Children and adults may spend weeks planning their Halloween costumes. Movie or television characters, political figures, horror icons, or everyday heroes are among the most popular costumes each year.

Much thought goes into Halloween costumes, and equal consideration should be given to ensuring the costume is as safe as it is fun. The following are some common costume hazards and how to avoid them.

• Flammable materials: According to the ASTM D1230-17 – Standard Test Method for Flammability of Apparel Textiles, some combustible fabrics used in the design of clothing “are potentially dangerous to the wearer because of such factors as ease of ignition, flame spread time, amount of heat released, and design of the garment.” Quite often Halloween costumes fall under these dangerous classifications because they are not considered everyday apparel. Materials may not be sturdy and federal requirements for clothing to be flame-resistant may be skirted. Some costumes can ignite in seconds. Others also may cause “flaming drip,” which describes the melting of plastic material that leads to it separating from the rest of the costume. Flaming drip can cause secondary fires or burns to the skin. Look for costumes that list flame-resistance, even if they may be more expensive.

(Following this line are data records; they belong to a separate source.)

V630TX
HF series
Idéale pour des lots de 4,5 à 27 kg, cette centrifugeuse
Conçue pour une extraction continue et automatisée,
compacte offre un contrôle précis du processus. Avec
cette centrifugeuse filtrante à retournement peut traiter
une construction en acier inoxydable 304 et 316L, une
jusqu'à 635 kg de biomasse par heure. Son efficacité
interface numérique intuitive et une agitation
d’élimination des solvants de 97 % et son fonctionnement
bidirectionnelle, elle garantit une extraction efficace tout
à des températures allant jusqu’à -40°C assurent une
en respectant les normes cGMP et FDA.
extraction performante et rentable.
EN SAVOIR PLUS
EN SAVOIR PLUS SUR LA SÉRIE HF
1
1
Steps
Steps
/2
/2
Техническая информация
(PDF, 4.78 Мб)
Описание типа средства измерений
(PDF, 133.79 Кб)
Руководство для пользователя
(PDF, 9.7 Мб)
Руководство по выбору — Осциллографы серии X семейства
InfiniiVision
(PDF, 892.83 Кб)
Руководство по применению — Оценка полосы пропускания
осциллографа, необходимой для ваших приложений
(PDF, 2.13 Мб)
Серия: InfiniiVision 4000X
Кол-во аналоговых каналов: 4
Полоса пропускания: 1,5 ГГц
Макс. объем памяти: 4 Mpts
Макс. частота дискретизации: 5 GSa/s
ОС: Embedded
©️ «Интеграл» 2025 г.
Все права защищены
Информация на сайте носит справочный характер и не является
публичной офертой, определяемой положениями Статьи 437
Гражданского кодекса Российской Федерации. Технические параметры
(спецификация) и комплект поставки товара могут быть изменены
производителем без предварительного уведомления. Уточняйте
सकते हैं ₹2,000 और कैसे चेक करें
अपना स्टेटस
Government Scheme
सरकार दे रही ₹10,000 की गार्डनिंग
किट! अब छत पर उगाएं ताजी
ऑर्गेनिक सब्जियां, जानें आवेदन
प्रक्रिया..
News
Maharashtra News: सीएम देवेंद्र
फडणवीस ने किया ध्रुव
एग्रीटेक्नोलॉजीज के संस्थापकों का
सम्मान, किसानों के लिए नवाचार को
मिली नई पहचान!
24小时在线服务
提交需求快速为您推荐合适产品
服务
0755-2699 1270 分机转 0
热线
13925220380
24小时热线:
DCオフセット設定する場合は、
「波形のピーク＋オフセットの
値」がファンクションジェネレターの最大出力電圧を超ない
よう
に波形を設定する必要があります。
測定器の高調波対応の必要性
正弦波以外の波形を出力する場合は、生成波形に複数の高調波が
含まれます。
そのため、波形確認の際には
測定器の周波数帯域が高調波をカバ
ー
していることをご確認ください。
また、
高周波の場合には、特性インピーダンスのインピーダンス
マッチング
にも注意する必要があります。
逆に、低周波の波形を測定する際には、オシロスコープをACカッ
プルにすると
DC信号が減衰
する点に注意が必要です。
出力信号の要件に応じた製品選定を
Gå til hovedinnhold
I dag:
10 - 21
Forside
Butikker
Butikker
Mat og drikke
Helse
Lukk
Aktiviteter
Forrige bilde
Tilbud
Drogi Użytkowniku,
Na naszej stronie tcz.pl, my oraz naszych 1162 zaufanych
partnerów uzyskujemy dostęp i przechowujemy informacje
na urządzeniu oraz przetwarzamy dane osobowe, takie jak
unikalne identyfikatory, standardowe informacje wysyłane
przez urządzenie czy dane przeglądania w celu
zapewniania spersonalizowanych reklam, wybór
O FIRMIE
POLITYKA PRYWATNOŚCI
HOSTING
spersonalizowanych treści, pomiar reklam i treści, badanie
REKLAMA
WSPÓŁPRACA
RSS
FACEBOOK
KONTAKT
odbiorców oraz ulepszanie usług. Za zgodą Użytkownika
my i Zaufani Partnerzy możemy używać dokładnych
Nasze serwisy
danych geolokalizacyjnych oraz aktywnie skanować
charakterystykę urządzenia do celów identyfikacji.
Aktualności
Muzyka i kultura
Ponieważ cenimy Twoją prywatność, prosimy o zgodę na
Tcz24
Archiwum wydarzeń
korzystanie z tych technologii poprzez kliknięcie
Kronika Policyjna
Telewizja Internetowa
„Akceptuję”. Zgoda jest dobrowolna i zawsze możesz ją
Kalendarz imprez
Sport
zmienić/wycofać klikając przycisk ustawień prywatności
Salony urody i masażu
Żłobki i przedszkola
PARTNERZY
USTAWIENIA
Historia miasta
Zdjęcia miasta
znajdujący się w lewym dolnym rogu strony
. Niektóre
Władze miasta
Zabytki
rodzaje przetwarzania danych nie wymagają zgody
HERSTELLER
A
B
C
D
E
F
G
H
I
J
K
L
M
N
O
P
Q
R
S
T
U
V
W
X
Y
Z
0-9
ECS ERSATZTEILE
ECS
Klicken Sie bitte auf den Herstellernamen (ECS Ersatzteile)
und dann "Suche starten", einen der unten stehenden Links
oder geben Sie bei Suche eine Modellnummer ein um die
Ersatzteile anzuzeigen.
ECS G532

• Invisible suits: Invisible suits are stretchy bodysuits that cover the entire frame and head. Newer incarnations that are all black without eyeholes can be dangerous to wear because they limit wearers’ ability to see clearly and be seen by others.

• Dangerous makeup: Halloween makeup may not be created in adherence to the same standards as regular cosmetics. Check ingredients for hazards and warnings about where the makeup can be applied, as some products are not recommended for use around the mouth or eyes. Apply a small amount first to see if an allergic reaction occurs.

• Capes and flowing components: Costumes that have long, flowing parts, such as a costume for Ringwraith, a character from the “Lord of the Rings” trilogy, or even caped crusaders can be fire hazards. Parts of such costumes also can get caught underfoot in doors (such as rotating entrances to stores) and even the gears on bicycles. Strangulation or falls can occur in these instances.

• Faulty footwear: Costumes that require the use of high heels, platform shoes or any other design that may impede the ability to walk safely should be discouraged. Not only can they cause foot discomfort that reduces time spent on the trick-or-treating circuit, but these costumes also increase the risk of slips and falls and twisted or broken ankles.

• Contact lenses: Colored or patterned contact lenses are popular components of some costumes. However, decorative contact lenses should not be used without a proper fitting by an eye care professional who sells reputable decorative contact brands. Also, never share contact lenses and always wash hands before putting in contacts or removing them from the eyes.

Halloween is a festive holiday, and even more so when costumes don’t compromise celebrants’ safety.